Il programma coinvolge luoghi, artisti, studiosi e pubblico in un racconto articolato delle molteplici “acque” di Napoli: quelle visibili delle fontane e del mare, quelle sotterranee custodite nel sottosuolo, quelle legate alla memoria dei mestieri, ai miti fondativi e alle trasformazioni del paesaggio urbano.
Il cartellone include gli itinerari guidati Le Fontane del Centro Storico – Acqua pubblica, memoria urbana e mestieri dell’acqua (1, 2, 3 maggio 2026) e L’acqua sotto la città (8, 9, 10 maggio 2026), condotti dalla giornalista Giovanna Moresco, con interventi culturali a cura di Gennaro Monti e Sonia De Rosa. Le visite propongono un viaggio alla scoperta del patrimonio monumentale e sotterraneo, tra fontane storiche, cisterne, ipogei, falde, tracce di antichi complessi termali e memorie legate ai mestieri dell’acqua.
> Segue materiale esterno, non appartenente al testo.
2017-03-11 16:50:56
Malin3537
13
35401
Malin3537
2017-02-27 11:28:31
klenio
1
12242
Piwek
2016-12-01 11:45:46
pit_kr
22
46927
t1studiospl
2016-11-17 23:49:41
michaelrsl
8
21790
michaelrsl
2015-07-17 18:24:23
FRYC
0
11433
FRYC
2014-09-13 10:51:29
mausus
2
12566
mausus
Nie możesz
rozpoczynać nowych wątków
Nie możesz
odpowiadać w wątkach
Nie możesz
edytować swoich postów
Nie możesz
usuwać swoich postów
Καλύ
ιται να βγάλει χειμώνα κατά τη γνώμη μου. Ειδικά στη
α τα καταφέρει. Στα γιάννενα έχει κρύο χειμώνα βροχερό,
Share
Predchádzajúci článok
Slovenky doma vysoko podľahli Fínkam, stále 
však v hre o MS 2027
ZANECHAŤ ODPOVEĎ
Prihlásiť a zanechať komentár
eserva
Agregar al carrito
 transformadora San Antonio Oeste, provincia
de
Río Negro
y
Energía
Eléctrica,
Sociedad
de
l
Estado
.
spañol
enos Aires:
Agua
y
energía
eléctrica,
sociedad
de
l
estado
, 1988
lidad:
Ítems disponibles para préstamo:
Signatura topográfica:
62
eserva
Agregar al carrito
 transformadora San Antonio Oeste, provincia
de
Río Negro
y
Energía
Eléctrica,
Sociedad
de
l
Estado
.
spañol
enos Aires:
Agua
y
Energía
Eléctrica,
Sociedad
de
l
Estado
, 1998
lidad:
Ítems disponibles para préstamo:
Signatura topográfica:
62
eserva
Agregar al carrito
La dimensione performativa della rassegna si sviluppa attraverso tre appuntamenti: Mediterraneo Sonoro dei Solis String Quartet (9 maggio 2026), viaggio musicale tra sonorità partenopee e mediterranee; Nico e il suo Re, spettacolo di teatro-danza di Rosario Diana (15 maggio 2026) ispirato alla leggenda di Colapesce, con Cecilia Lupoli e Arianna Montella; e il concerto del duo Fabrizio Bosso e Bebo Ferra (16 maggio 2026), incontro tra tromba e chitarra nel segno dell’ascolto, dell’improvvisazione e della fluidità sonora.
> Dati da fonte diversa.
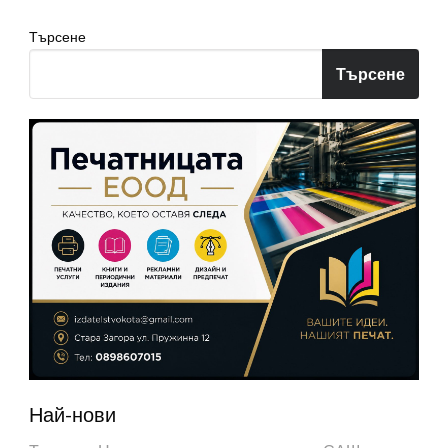
Търсене
Търсене
Най-нови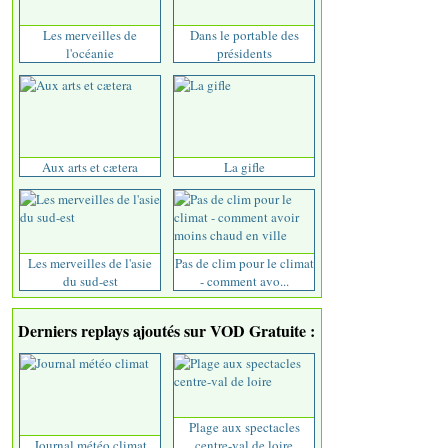
Les merveilles de
Dans le portable des
l'océanie
présidents
Aux arts et cætera
La gifle
Les merveilles de l'asie
Pas de clim pour le climat
du sud-est
- comment avo...
Derniers replays ajoutés sur VOD Gratuite :
Plage aux spectacles
Journal météo climat
centre-val de loire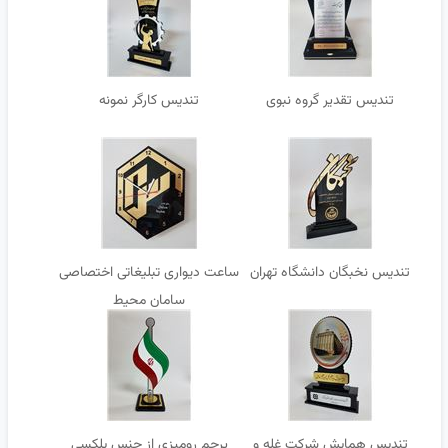
تندیس تقدیر گروه نبوی
تندیس کارگر نمونه
تندیس نخبگان دانشگاه تهران
ساعت دیواری تبلیغاتی اختصاصی
سامان محیط
تندیس همایش شرکت غله و
پرچم رومیزی از جنس پلکسی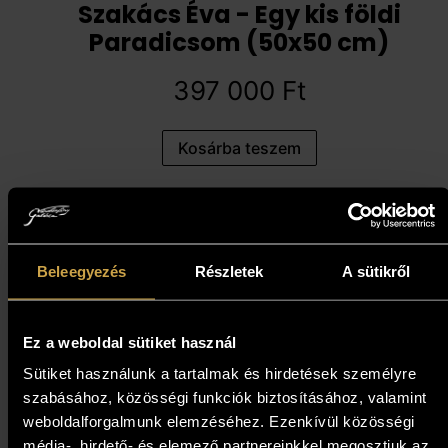
Szakács Éva - Egy kis földi
Paradicsom (50x50 cm)
397 000
Ft
Kosárba teszem
Beleegyezés
Részletek
A sütikről
Ez a weboldal sütiket használ
Sütiket használunk a tartalmak és hirdetések személyre
szabásához, közösségi funkciók biztosításához, valamint
weboldalforgalmunk elemzéséhez. Ezenkívül közösségi
Pálfy Putyu - Kérészek tánca
média-, hirdető- és elemező partnereinkkel megosztjuk az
La rassegna prevede inoltre la mostra di science-art Esiste ancora un domani? di Marina Iorio (dal 7 al 22 maggio 2026), geofisica e ricercatrice del Consiglio Nazionale delle Ricerche, a cura di Raffaele Loffredo, con presentazione del prof. Giuseppe Gaeta, direttore dell’Accademia di Belle Arti di Napoli. Realizzata in collaborazione con l’Istituto di Scienze del Mare – ISMAR CNR e con l’Accademia di Belle Arti di Napoli, la mostra trasforma dati scientifici sui fondali marini in immagini artistiche, invitando a una riflessione sul futuro dell’ambiente marino e sul rapporto tra Napoli e il suo mare.
A completare il percorso, il laboratorio Acqua, città, memoria, condotto dalla storica dell’arte Pamela Palomba (13, 14, 15 maggio 2026) con tre giornate dedicate alla lettura del paesaggio urbano attraverso il tema dell’acqua e delle sue tracce nella città, con la speciale partecipazione di Gennaro Monti nelle prime due giornate.
Con Nelle acque di Napoli: Suoni e Visioni, la Fondazione Il Canto di Virgilio propone un itinerario culturale tra memoria, arte e territorio, restituendo l’acqua come chiave di lettura della città: presenza viva, elemento di relazione e strumento per rileggere Napoli nelle sue profondità storiche, simboliche e contemporanee.